## Required work:
Beginning with the line that holds "سواب های کشت مدفوع باید حاوی مدفوع باشد." in the data below, give again every line through the one that holds "1 ساعت بطول", exactly as written.

════════════════════

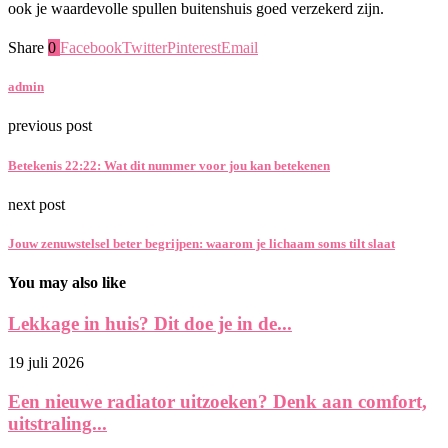
ook je waardevolle spullen buitenshuis goed verzekerd zijn.
Share
0
Facebook
Twitter
Pinterest
Email
admin
previous post
Betekenis 22:22: Wat dit nummer voor jou kan betekenen
next post
Jouw zenuwstelsel beter begrijpen: waarom je lichaam soms tilt slaat
You may also like
Lekkage in huis? Dit doe je in de...
19 juli 2026
Een nieuwe radiator uitzoeken? Denk aan comfort,
uitstraling...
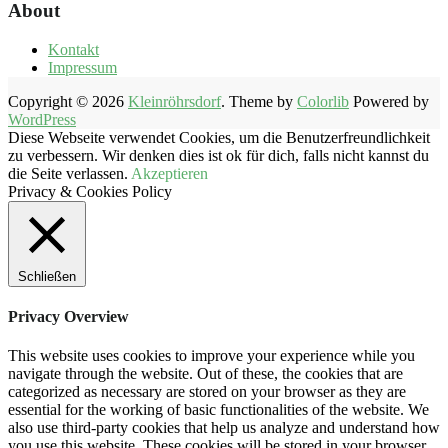
About
Kontakt
Impressum
Copyright © 2026
Kleinröhrsdorf
. Theme by
Colorlib
Powered by
WordPress
Diese Webseite verwendet Cookies, um die Benutzerfreundlichkeit
zu verbessern. Wir denken dies ist ok für dich, falls nicht kannst du
die Seite verlassen.
Akzeptieren
Privacy & Cookies Policy
Schließen
Privacy Overview
This website uses cookies to improve your experience while you
navigate through the website. Out of these, the cookies that are
categorized as necessary are stored on your browser as they are
essential for the working of basic functionalities of the website. We
also use third-party cookies that help us analyze and understand how
you use this website. These cookies will be stored in your browser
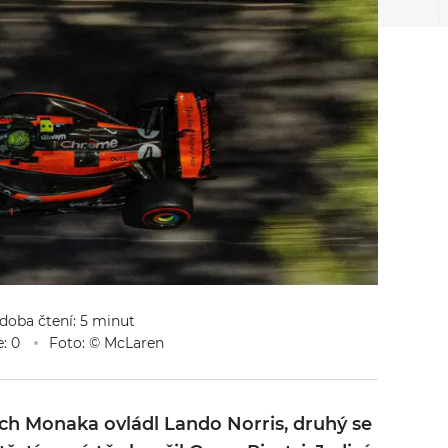
 doba čtení: 5 minut
: 0
Foto: © McLaren
ch Monaka ovládl Lando Norris, druhý se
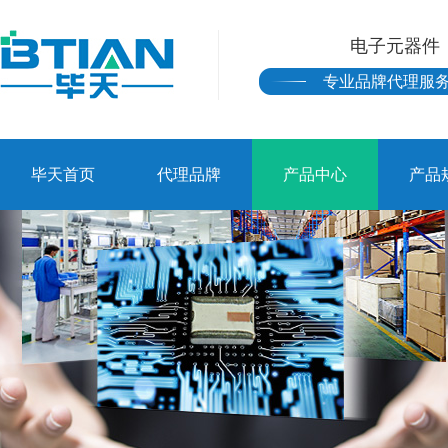
电子元器件
专业品牌代理服
毕天首页
代理品牌
产品中心
产品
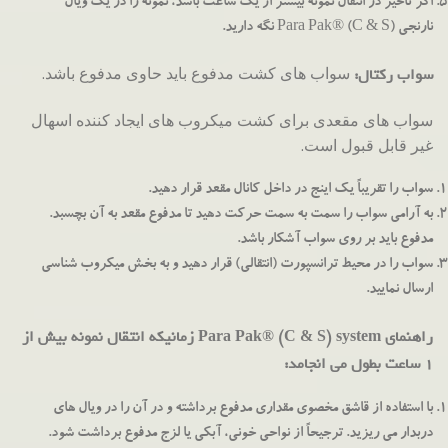
اگر تاخیر در انتقال نمونه بیشتر از یک ساعت باشد، نمونه را در یک ویال
نارنجی Para Pak® (C & S) نگه دارید.
سواب های کشت مدفوع باید حاوی مدفوع باشد.
سواب رکتال:
سواب های مقعدی برای کشت میکروب های ایجاد کننده اسهال
غیر قابل قبول است.
سواب را تقریباً یک اینج در داخل کانال مقعد قرار دهید.
به آرامی سواب را سمت به سمت حرکت دهید تا مدفوع مقعد به آن بچسبد.
مدفوع باید بر روی سواب آشکار باشد.
سواب را در محیط ترانسپورت (انتقالی) قرار دهید و به بخش میکروب شناسی
ارسال نمایید.
راهنمای
Para Pak® (C & S) system
زمانیکه انتقال نمونه بیش از
1 ساعت بطول می انجامد:
با استفاده از قاشق مخصوی مقداری مدفوع برداشته و در آن را در ویال های
دربدار می ریزید. ترجیحاً از نواحی خونی، آبکی یا لزج مدفوع برداشت شود.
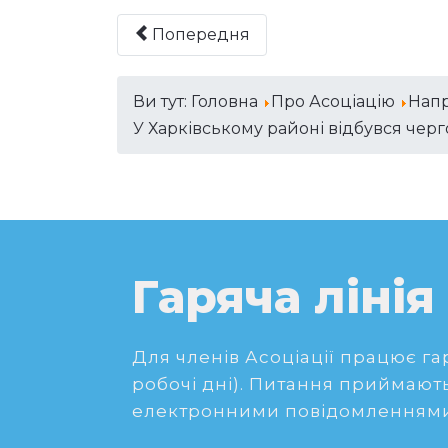
Попередня
Ви тут:
Головна
Про Асоціацію
Напр
У Харківському районі відбувся чер
Гаряча лінія
Для членів Асоціації працює гаря
робочі дні). Питання приймають
електронними повідомленнями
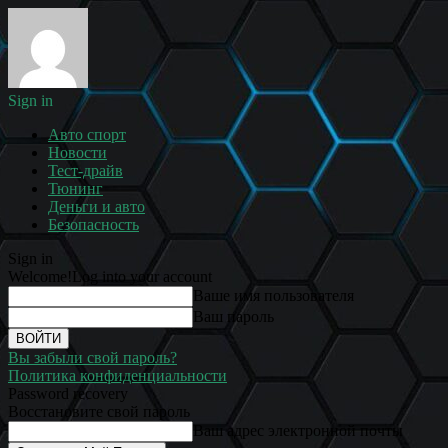
Sign in
Авто спорт
Новости
Тест-драйв
Тюнинг
Деньги и авто
Безопасность
Sign in
Welcome!
Log into your account
Ваше имя пользователя
Ваш пароль
Вы забыли свой пароль?
Политика конфиденциальности
Password recovery
Восстановите свой пароль
Ваш адрес электронной почты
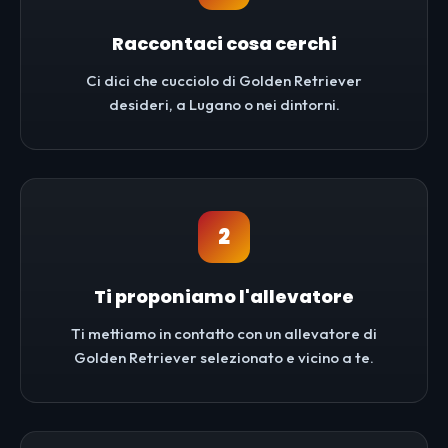
Raccontaci cosa cerchi
Ci dici che cucciolo di Golden Retriever
desideri, a Lugano o nei dintorni.
2
Ti proponiamo l'allevatore
Ti mettiamo in contatto con un allevatore di
Golden Retriever selezionato e vicino a te.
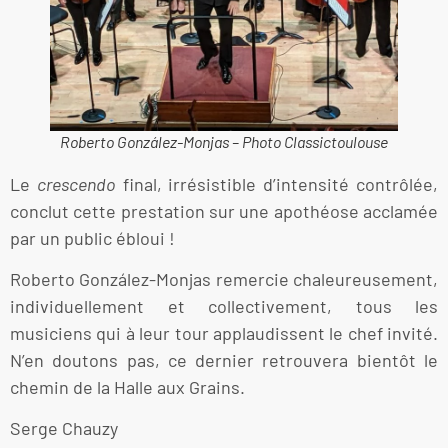
Roberto González-Monjas – Photo Classictoulouse
Le
crescendo
final, irrésistible d’intensité contrôlée,
conclut cette prestation sur une apothéose acclamée
par un public ébloui !
Roberto González-Monjas remercie chaleureusement,
individuellement et collectivement, tous les
musiciens qui à leur tour applaudissent le chef invité.
N’en doutons pas, ce dernier retrouvera bientôt le
chemin de la Halle aux Grains.
Serge Chauzy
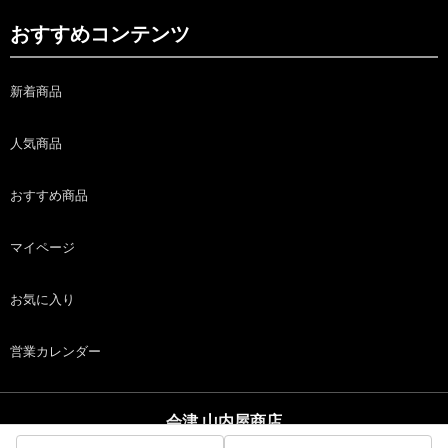
おすすめコンテンツ
新着商品
人気商品
おすすめ商品
マイページ
お気に入り
営業カレンダー
会津 山内屋商店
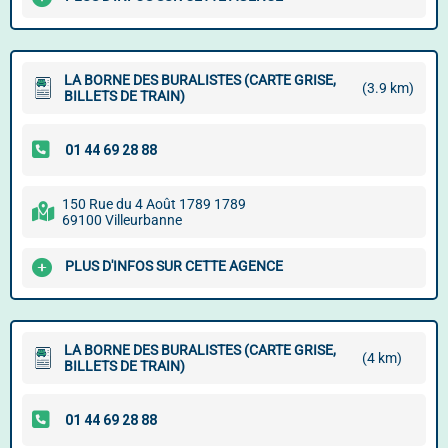
LA BORNE DES BURALISTES (CARTE GRISE,
(3.9 km)
BILLETS DE TRAIN)
150 Rue du 4 Août 1789 1789
69100 Villeurbanne
PLUS D'INFOS SUR CETTE AGENCE
LA BORNE DES BURALISTES (CARTE GRISE,
(4 km)
BILLETS DE TRAIN)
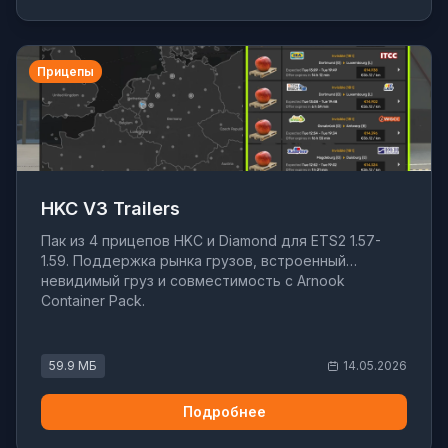
Прицепы
HKC V3 Trailers
Пак из 4 прицепов HKC и Diamond для ETS2 1.57-
1.59. Поддержка рынка грузов, встроенный
невидимый груз и совместимость с Arnook
Container Pack.
59.9 МБ
14.05.2026
Подробнее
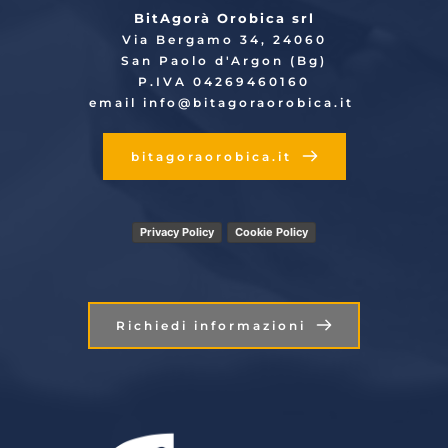
BitAgorà Orobica srl
Via Bergamo 34, 24060
San Paolo d'Argon (Bg)
P.IVA 04269460160
email info
@bitagoraorobica.it
bitagoraorobica.it
Privacy Policy
Cookie Policy
Richiedi informazioni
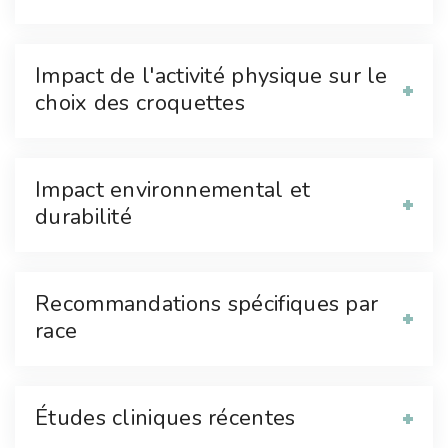
Impact de l'activité physique sur le
choix des croquettes
Impact environnemental et
durabilité
Recommandations spécifiques par
race
Études cliniques récentes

════════════════════

## Answer section:
سواب های کشت مدفوع باید حاوی مدفوع باشد.
سواب رکتال:
سواب های مقعدی برای کشت میکروب های ایجاد کننده اسهال
غیر قابل قبول است.
سواب را تقریباً یک اینج در داخل کانال مقعد قرار دهید.
به آرامی سواب را سمت به سمت حرکت دهید تا مدفوع مقعد به آن بچسبد.
مدفوع باید بر روی سواب آشکار باشد.
سواب را در محیط ترانسپورت (انتقالی) قرار دهید و به بخش میکروب شناسی
ارسال نمایید.
راهنمای
Para Pak® (C & S) system
زمانیکه انتقال نمونه بیش از
1 ساعت بطول می انجامد:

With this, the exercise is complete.